Le syndicat des copropriétaires a interjeté appel du jugement le 30 septembre 2024.
Par acte du 30 décembre 2024, le syndicat des copropriétaires a assigné en référé la SCI Les Chênes devant le premier président aux fins d’arrêt de l’exécution provisoire et de la condamnation de la SCI les Chênes à lui verser la somme de 3 000 € au titre de l’article 700 du Code de procédure civile.
Dans son assignation, le syndicat des copropriétaires soutient au visa de l’article 524 ancien du code de procédure civile l’existence de moyens sérieux de réformation en ce que la décision attaquée est particulièrement critiquable s’agissant de l’appréciation faite par le juge de la destination de l’immeuble qui ne tient pas compte de l’esprit et de la lettre du règlement de copropriété ni de la réalité factuelle de l’immeuble, à savoir que l’immeuble est majoritairement à usage exclusif d’habitation bourgeoise.
Il fait également valoir l’existence de conséquences manifestement excessives de l’exécution provisoire en ce que, outre le prononcé du réputé non-écrit de la clause rendant possible de façon immédiate de nombreuses activités contraires à la destination de l’immeuble, le tribunal a prononcé des mesures très contraignantes et extrêmement sévères à l’égard du syndicat.

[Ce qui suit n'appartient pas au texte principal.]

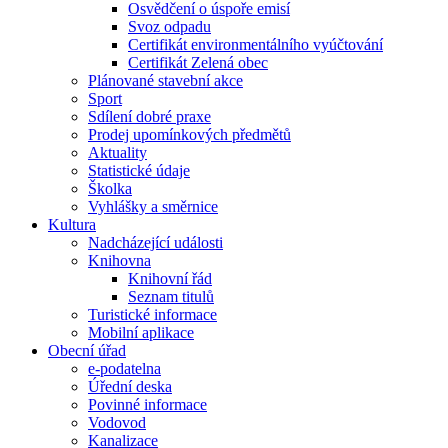
Osvědčení o úspoře emisí
Svoz odpadu
Certifikát environmentálního vyúčtování
Certifikát Zelená obec
Plánované stavební akce
Sport
Sdílení dobré praxe
Prodej upomínkových předmětů
Aktuality
Statistické údaje
Školka
Vyhlášky a směrnice
Kultura
Nadcházející události
Knihovna
Knihovní řád
Seznam titulů
Turistické informace
Mobilní aplikace
Obecní úřad
e-podatelna
Úřední deska
Povinné informace
Vodovod
Kanalizace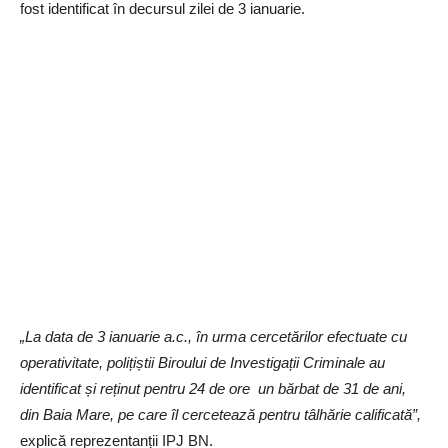
fost identificat în decursul zilei de 3 ianuarie.
„La data de 3 ianuarie a.c., în urma cercetărilor efectuate cu
operativitate, polițiștii Biroului de Investigații Criminale au
identificat și reținut pentru 24 de ore un bărbat de 31 de ani,
din Baia Mare, pe care îl cercetează pentru tâlhărie calificată”,
explică reprezentanții IPJ BN.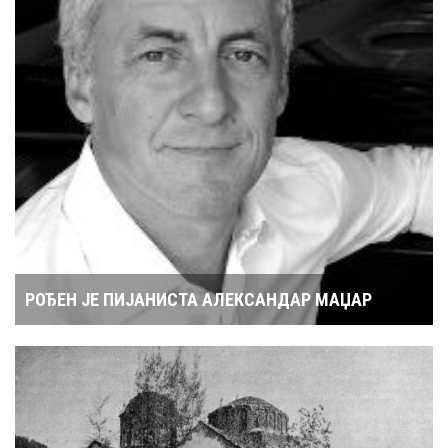
РОЂЕН ЈЕ ПИЈАНИСТА АЛЕКСАНДАР МАЏАР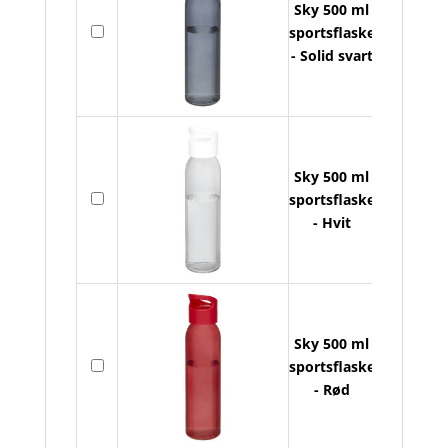
Sky 500 ml
S
På
sportsflaske
5
lager
- Solid svart
s
a
Sky 500 ml
S
På
sportsflaske
5
lager
- Hvit
s
a
Sky 500 ml
S
På
sportsflaske
5
lager
- Rød
s
a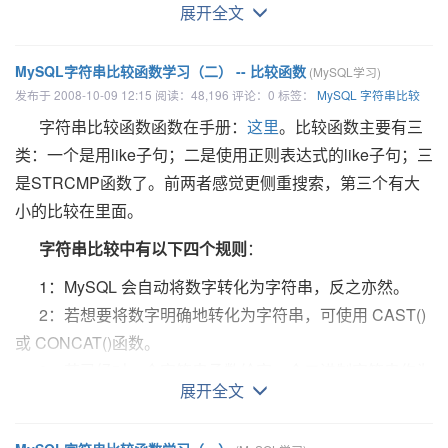
展开全文
以下是引用片段：
MySQL字符串比较函数学习（二） -- 比较函数
show innodb status;
(MySQL学习)
发布于 2008-10-09 12:15 阅读：48,196 评论：0 标签：
MySQL
字符串比较
或者：
字符串比较函数函数在手册：
这里
。比较函数主要有三
show engine innodb status;
类：一个是用like子句；二是使用正则表达式的like子句；三
是
STRCMP函数了。前两者感觉更侧重搜索，第三个有大
其中有一项“LATEST FOREIGN KEY ERROR”显示了最
小的比较在里面。
近的一次外键约束出错的详细信息，如：
字符串比较中有以下四个规则
：
以下是引用片段：
1：MySQL 会自动将数字转化为字符串，反之亦然。
LATEST FOREIGN KEY ERROR
2：若想要将数字明确地转化为字符串，可使用 CAST()
------------------------
或 CONCAT()函数。
081210 11:57:40 Error in foreign key constraint of table
3：若已经对一个字符串函数给定一个二进制字符串作为
dbname/tablename:
展开全文
参数， 则所得到的结果字符串也是一个二进制字符串。
foreign key (`gid`, `uid`) references `table2`(`gid`, `uid`)
4：一般而言, 若字符串比较中任意一个表达式是区分大
) ENGINE = InnoDB: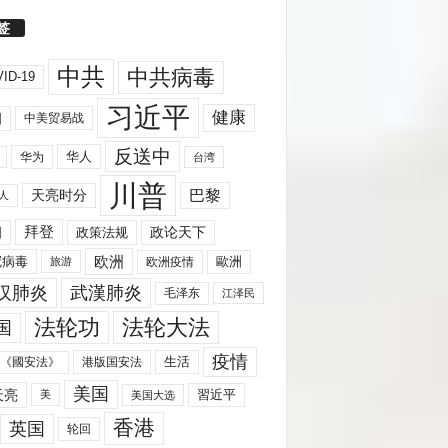
签
中共
中共病毒
ID-19
习近平
健康
国
中美贸易战
反送中
华人
华为
台湾
川普
天亮时分
巴黎
人
拜登
国
政策法规
政论天下
欧洲
歐洲
冠病毒
欧洲疫情
旅游
汉肺炎
武漢肺炎
毛泽东
江泽民
法轮功
法轮大法
国
疫情
生活
《國安法》
港版国安法
美国
天亮
習近平
美
美国大选
香港
英国
轮回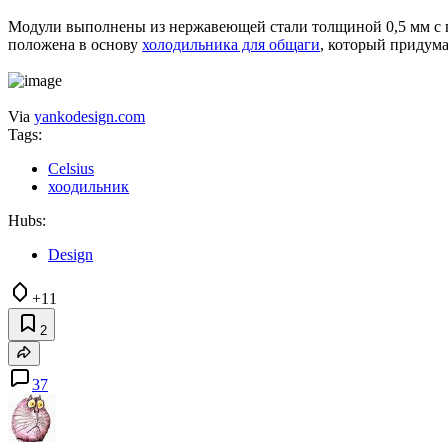
Модули выполнены из нержавеющей стали толщиной 0,5 мм с по
положена в основу
холодильника для общаги
, который придума
Via
yankodesign.com
Tags:
Celsius
хоодильник
Hubs:
Design
+11
2
37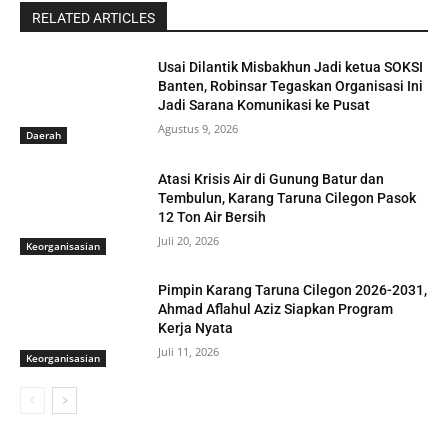
RELATED ARTICLES
Usai Dilantik Misbakhun Jadi ketua SOKSI
Banten, Robinsar Tegaskan Organisasi Ini
Jadi Sarana Komunikasi ke Pusat
Agustus 9, 2026
Daerah
Atasi Krisis Air di Gunung Batur dan
Tembulun, Karang Taruna Cilegon Pasok
12 Ton Air Bersih
Juli 20, 2026
Keorganisasian
Pimpin Karang Taruna Cilegon 2026-2031,
Ahmad Aflahul Aziz Siapkan Program
Kerja Nyata
Juli 11, 2026
Keorganisasian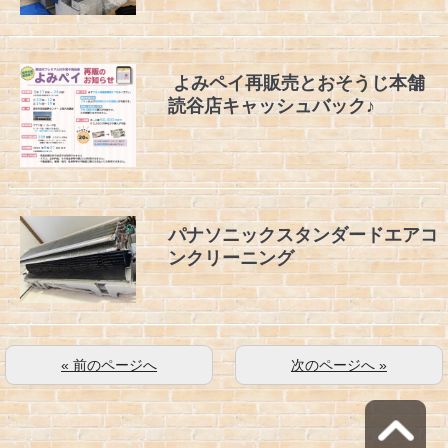
よみペイ再販売とおそうじ本舗
読谷店キャッシュバック♪
パナソニックスタンダードエアコ
ンクリーニング
« 前のページへ
次のページへ »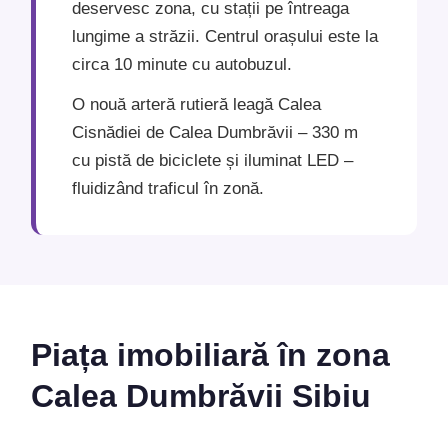
deservesc zona, cu stații pe întreaga
lungime a străzii. Centrul orașului este la
circa 10 minute cu autobuzul.
O nouă arteră rutieră leagă Calea
Cisnădiei de Calea Dumbrăvii – 330 m
cu pistă de biciclete și iluminat LED –
fluidizând traficul în zonă.
Piața imobiliară în zona
Calea Dumbrăvii Sibiu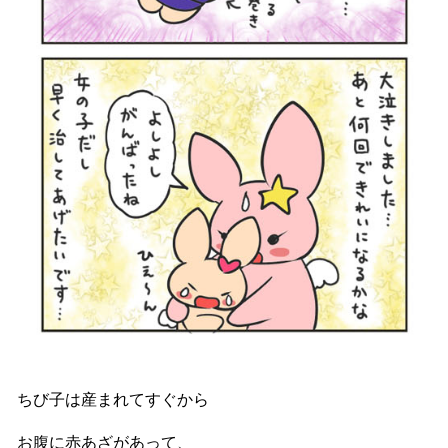
ちび子は産まれてすぐから
お腹に赤あざがあって、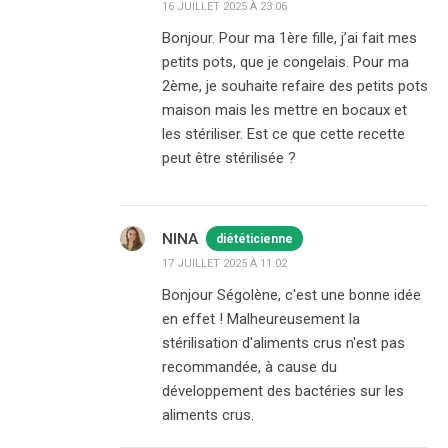
16 JUILLET 2025 À 23:06
Bonjour. Pour ma 1ère fille, j’ai fait mes
petits pots, que je congelais. Pour ma
2ème, je souhaite refaire des petits pots
maison mais les mettre en bocaux et
les stériliser. Est ce que cette recette
peut être stérilisée ?
NINA
diététicienne
17 JUILLET 2025 À 11:02
Bonjour Ségolène, c'est une bonne idée
en effet ! Malheureusement la
stérilisation d'aliments crus n'est pas
recommandée, à cause du
développement des bactéries sur les
aliments crus.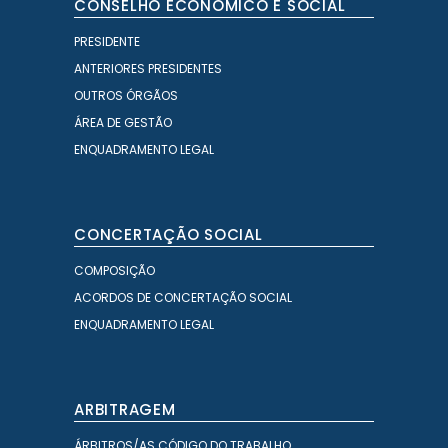
CONSELHO ECONÓMICO E SOCIAL
PRESIDENTE
ANTERIORES PRESIDENTES
OUTROS ÓRGÃOS
ÁREA DE GESTÃO
ENQUADRAMENTO LEGAL
CONCERTAÇÃO SOCIAL
COMPOSIÇÃO
ACORDOS DE CONCERTAÇÃO SOCIAL
ENQUADRAMENTO LEGAL
ARBITRAGEM
ÁRBITROS/AS CÓDIGO DO TRABALHO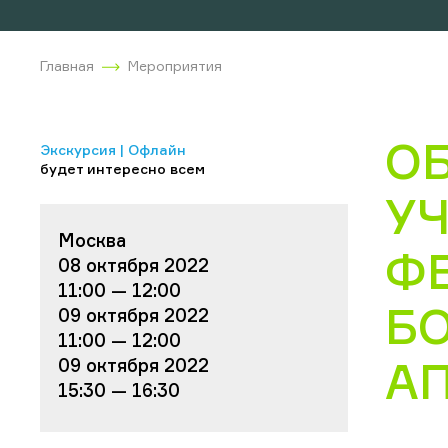
Главная
Мероприятия
О
Экскурсия | Офлайн
будет интересно всем
У
Москва
Ф
08 октября 2022
11:00 — 12:00
Б
09 октября 2022
11:00 — 12:00
А
09 октября 2022
15:30 — 16:30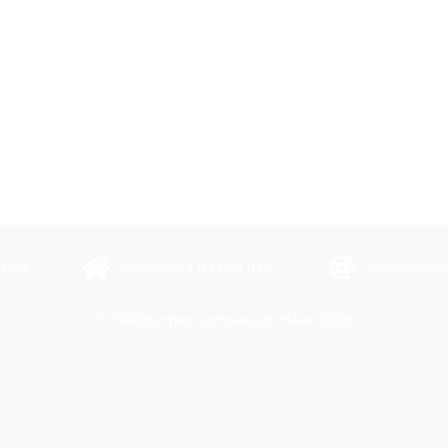
2-390
Adlerstraße 3, D-42781 Haan
schulbuero@g
© Städtisches Gymnasium Haan 2026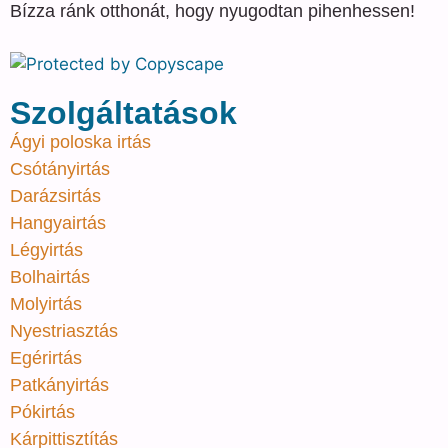
Bízza ránk otthonát, hogy nyugodtan pihenhessen!
Szolgáltatások
Ágyi poloska irtás
Csótányirtás
Darázsirtás
Hangyairtás
Légyirtás
Bolhairtás
Molyirtás
Nyestriasztás
Egérirtás
Patkányirtás
Pókirtás
Kárpittisztítás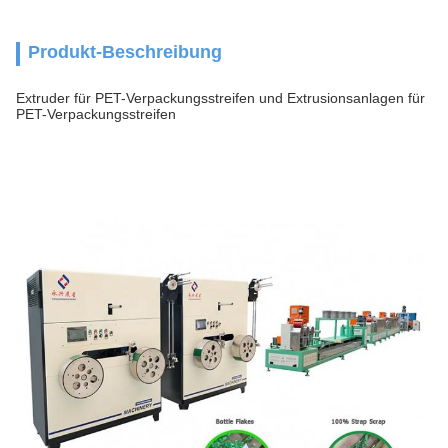
Produkt-Beschreibung
Extruder für PET-Verpackungsstreifen und Extrusionsanlagen für
PET-Verpackungsstreifen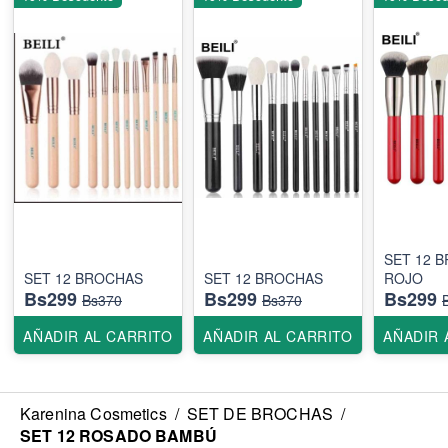
SET 12 BROCHAS
SET 12 BROCHAS
SET 12 BROCHAS
ROJO
Bs299
Bs299
Bs299
Bs370
Bs370
AÑADIR AL CARRITO
AÑADIR AL CARRITO
AÑADIR 
Karenina Cosmetics
/
SET DE BROCHAS
/
SET 12 ROSADO BAMBÚ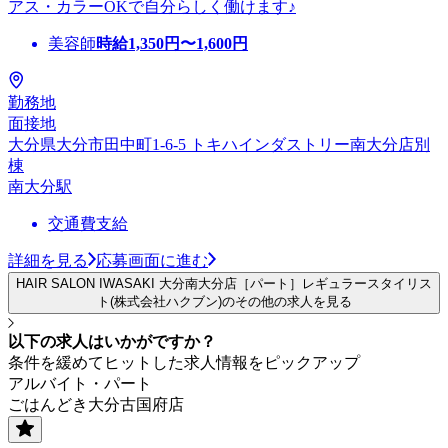
アス・カラーOKで自分らしく働けます♪
美容師
時給
1,350
円〜
1,600
円
勤務地
面接地
大分県大分市田中町1-6-5 トキハインダストリー南大分店別
棟
南大分駅
交通費支給
詳細を見る
応募画面に進む
HAIR SALON IWASAKI 大分南大分店［パート］レギュラースタイリス
ト(株式会社ハクブン)のその他の求人を見る
以下の求人はいかがですか？
条件を緩めてヒットした求人情報をピックアップ
アルバイト・パート
ごはんどき大分古国府店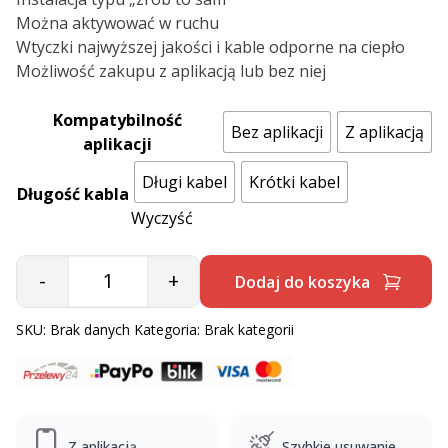
Można aktywować w ruchu
Wtyczki najwyższej jakości i kable odporne na ciepło
Możliwość zakupu z aplikacją lub bez niej
Kompatybilność
Bez aplikacji
Z aplikacją
aplikacji
Długi kabel
Krótki kabel
Długość kabla
Wyczyść
-
+
Dodaj do koszyka
Quantity
SKU:
Brak danych
Kategoria:
Brak kategorii
Z aplikacją
Szybkie usuwanie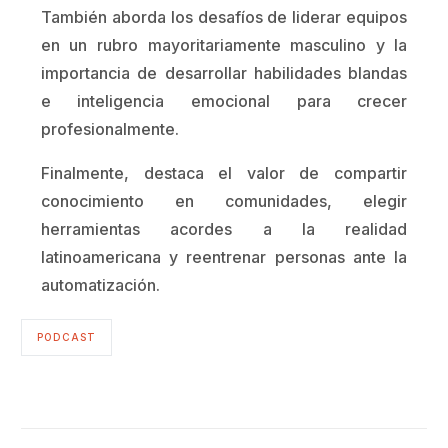
También aborda los desafíos de liderar equipos
en un rubro mayoritariamente masculino y la
importancia de desarrollar habilidades blandas
e inteligencia emocional para crecer
profesionalmente.
Finalmente, destaca el valor de compartir
conocimiento en comunidades, elegir
herramientas acordes a la realidad
latinoamericana y reentrenar personas ante la
automatización.
PODCAST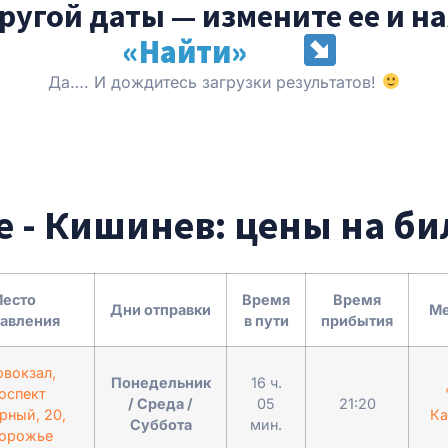
ругой даты — измените ее и н
«Найти»
Да…. И дождитесь загрузки результатов!
е - Кишинев: цены на би
есто
Время
Время
Дни отправки
Ме
равления
в пути
прибытия
овокзал,
Понедельник
16 ч.
оспект
/ Среда /
05
21:20
рный, 20,
Ка
Суббота
мин.
орожье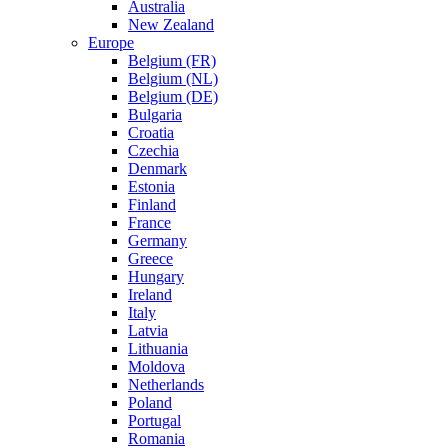
Australia
New Zealand
Europe
Belgium (FR)
Belgium (NL)
Belgium (DE)
Bulgaria
Croatia
Czechia
Denmark
Estonia
Finland
France
Germany
Greece
Hungary
Ireland
Italy
Latvia
Lithuania
Moldova
Netherlands
Poland
Portugal
Romania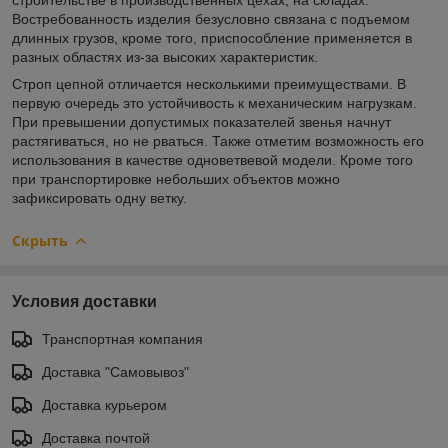
Востребованность изделия безусловно связана с подъемом
длинных грузов, кроме того, приспособление применяется в
разных областях из-за высоких характеристик.
Строп цепной отличается несколькими преимуществами. В
первую очередь это устойчивость к механическим нагрузкам.
При превышении допустимых показателей звенья начнут
растягиваться, но не рваться. Также отметим возможность его
использования в качестве одноветвевой модели. Кроме того
при транспортировке небольших объектов можно
зафиксировать одну ветку.
Скрыть
Условия доставки
Транспортная компания
Доставка "Самовывоз"
Доставка курьером
Доставка почтой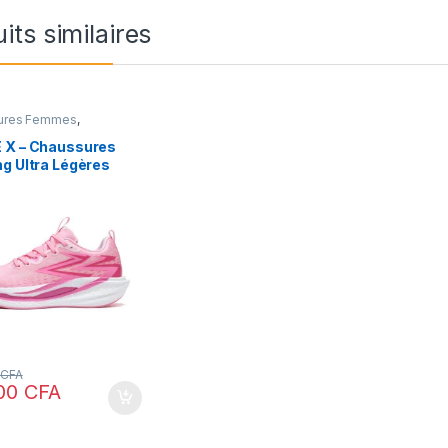
its similaires
ures Femmes
,
ures Homme
,
Sport
 X – Chaussures
g Ultra Légères
Semelle
issante et Design
étique
0
CFA
900
CFA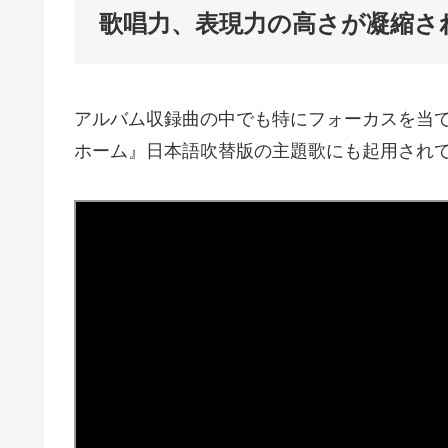
歌唱力、表現力の高さが凝縮され
アルバム収録曲の中でも特にフォーカスを当
ホーム』日本語吹替版の主題歌にも起用され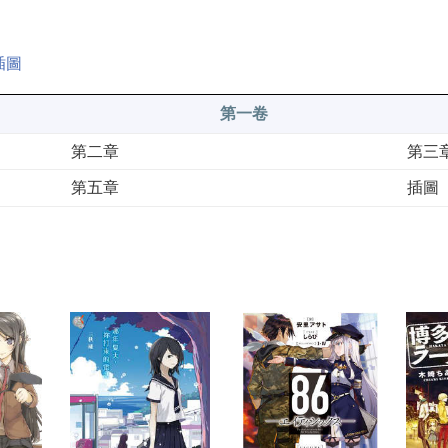
插圖
第一卷
第二章
第三
第五章
插圖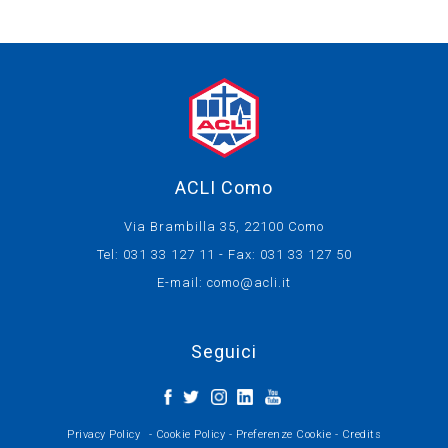
ACLI Como
Via Brambilla 35, 22100 Como
Tel: 031 33 127 11 - Fax: 031 33 127 50
E-mail:
como@acli.it
Seguici
Privacy Policy
-
Cookie Policy
-
Preferenze Cookie
-
Credits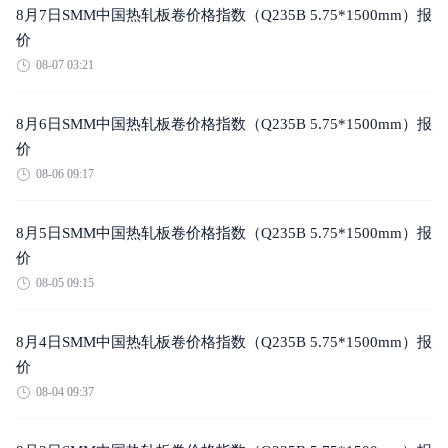
8月7日SMM中国热轧板卷价格指数（Q235B 5.75*1500mm）报
价
08-07 03:21
8月6日SMM中国热轧板卷价格指数（Q235B 5.75*1500mm）报
价
08-06 09:17
8月5日SMM中国热轧板卷价格指数（Q235B 5.75*1500mm）报
价
08-05 09:15
8月4日SMM中国热轧板卷价格指数（Q235B 5.75*1500mm）报
价
08-04 09:37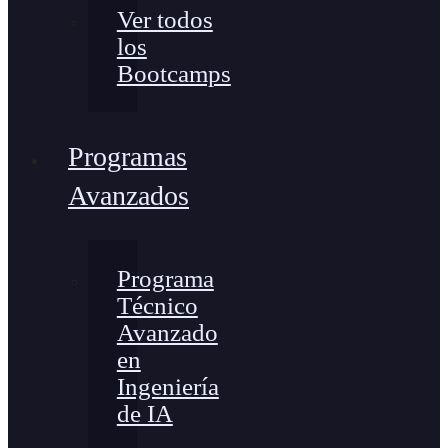
Ver todos
los
Bootcamps
Programas
Avanzados
Programa
Técnico
Avanzado
en
Ingeniería
de IA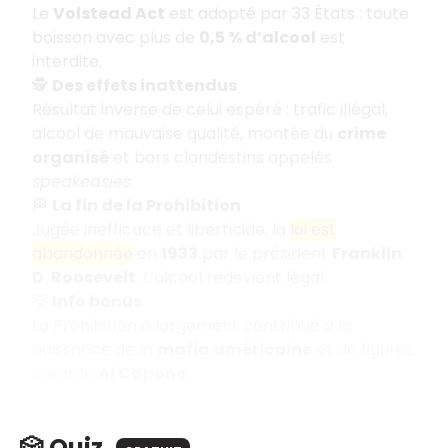
Le
Volstead Act
est adopté par 33 États : toute
boisson avec plus de
0,5 % d’alcool
est
interdite.
🕵️
Des effets inattendus
Résultat inverse de celui espéré : trafic illégal,
alcool de mauvaise qualité, montée du
crime
organisé
et bars clandestins appelés
speakeasies
.
🏁
La fin de la Prohibition
Jugée inefficace et liberticide, la
loi est
abandonnée
en
1933
par le président
Franklin
D. Roosevelt
. L’alcool redevient légal.
💡
Info bonus
La Prohibition a largement contribué à la
naissance de la
mafia américaine
et de figures
comme
Al Capone
.
🎲 Quiz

Dans ses conclusions déposées au greffe par RPVA le 27 août 2025, le syndicat des copropriétaires indique se désister de l’instance.
Initialement appelée à l’audience du 20 janvier 2025 où les deux parties ont comparu, l’affaire a successivement été renvoyée contradictoirement jusqu’à l’audience du 17 novembre 2025 devant le délégué du premier président, à laquelle seul le syndicat des copropriétaires a comparu et indiquer se désister de l’instance.
Pour satisfaire aux dispositions de l’article 455 du Code de procédure civile, il est expressément renvoyé, pour plus de précisions sur les faits, prétentions et arguments des parties, à la décision déférée, aux conclusions régulièrement déposées et ci-dessus visées, comme pour l’exposé des moyens à l’énoncé qui en sera fait ci-dessous dans les motifs.
MOTIFS
Attendu qu’en l’état du désistement du syndicat des copropriétaires de l’immeuble [Adresse 7] et [Adresse 3], nous sommes dessaisi de leur demande ;
Que les parties conservent la charge de leurs propres dépens de ce référé ;
PAR CES MOTIFS
Nous, Pierre Bardoux, délégué du premier président, statuant publiquement, en référé, par ordonnance contradictoire,
Vu la déclaration d’appel du 30 septembre 2024,
Constatons l’extinction de l’instance et disons en conséquence être dessaisi,
Disons que les parties gardent la charge de leurs propres dépens.